Laboratory for Chemistry and Life Science, Institute of Innovative Research, Tokyo Institute of Technology


LAST UPDATE 2022/09/20

  • 研究者氏名
    Researcher Name

    近藤久益子 Kumiko KONDO
    特任助教 Specially-appointed Assistant Professor
  • 所属
    Professional Affiliation

    Laboratory for Chemistry and Life Science, Institute of Innovative Research, Tokyo Institute of Technology

    Department of Molecular Bioscience
  • 研究キーワード
    Research Keywords

    ATP synthase
Research Subject
The regulation mechanism of ATP synthase unique to photosynthetic organisms

研究の背景 Background


ATP synthase (FoF1) is an enzyme that exists in biological membranes, and produces ATP from ADP and inorganic phosphate by utilizing the electrochemical proton gradient across the membrane. In photosynthetic thylakoid membrane, illumination activates photosynthetic electron transport, generating proton motive force (pmf) across the thylakoid, which drives ATP synthesis.
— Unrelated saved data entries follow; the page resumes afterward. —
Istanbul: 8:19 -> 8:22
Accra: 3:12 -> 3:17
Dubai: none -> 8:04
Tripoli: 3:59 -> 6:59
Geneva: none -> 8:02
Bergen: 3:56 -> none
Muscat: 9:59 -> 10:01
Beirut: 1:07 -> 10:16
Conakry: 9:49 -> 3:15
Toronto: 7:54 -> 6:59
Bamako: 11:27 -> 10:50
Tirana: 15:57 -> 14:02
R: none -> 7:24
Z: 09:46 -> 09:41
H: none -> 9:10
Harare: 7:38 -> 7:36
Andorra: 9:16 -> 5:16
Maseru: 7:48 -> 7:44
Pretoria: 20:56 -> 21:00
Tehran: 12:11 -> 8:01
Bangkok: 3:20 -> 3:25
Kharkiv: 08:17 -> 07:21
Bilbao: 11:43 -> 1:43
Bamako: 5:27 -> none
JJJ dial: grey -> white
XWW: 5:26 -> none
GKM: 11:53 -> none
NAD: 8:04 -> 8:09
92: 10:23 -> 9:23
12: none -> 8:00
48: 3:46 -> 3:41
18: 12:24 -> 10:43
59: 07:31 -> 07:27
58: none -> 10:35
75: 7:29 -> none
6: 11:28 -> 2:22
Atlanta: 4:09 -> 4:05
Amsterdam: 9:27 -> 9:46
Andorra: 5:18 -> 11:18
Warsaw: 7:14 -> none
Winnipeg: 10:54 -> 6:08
In the dark, FoF1 hydrolyzes ATP as the reverse reaction. Therefore, it is reasonable to assume that these organisms have evolved a unique mechanism for regulating FoF1 activity that utilizes pmf for synthesizing ATP.

研究の目標 Outcome


Using cyanobacteria, which are oxygen-evolving photosynthetic bacteria, I will elucidate the regulatory mechanisms unique to phototrophs. I will also create a highly efficient ATP synthase by introducing site-directed mutations. This is expected to contribute to the social implementation of material production using photosynthetic microorganisms.

研究図Research Figure

Fig.1. A schematic diagram of FoF1 ATP synthase from Spinacia oleracea (PDB ID: 6FKF).

Fig.2. Comparison of the γ subunits from various organisms. Upper: The domain architecture of the γ subunit from the phototrophs. They possess a unique insertion sequence within the Rossmann-fold domain, between the N-terminal and C-terminal a helices. Lower: A partial alignment of amino acid sequences around the insertion region. Cyanobacteria and red algae have phototroph-specific insertion, which forms a β-hairpin structure (Hairpin 2). Green plants and green algae have an additional β-hairpin structure (Hairpin 1). We reported that Hairpin 2 critically contributes to its ATP synthesis activity and suppresses ATP hydrolysis.


文献 / Publications

Kondo, K., Izumi, M., Inabe, K., Yoshida, K., Imashimizu, M., Suzuki, T., and Hisabori, T., J. Biol. Chem. 475:2925-2939 (2021).
Kondo, K., Takeyama, Y., Sunamura, E.I., Madoka, Y., Fukaya, Y., Isu, A., Hisabori, T., Biochim. Biophys. Acta. 1859:319-325 (2018).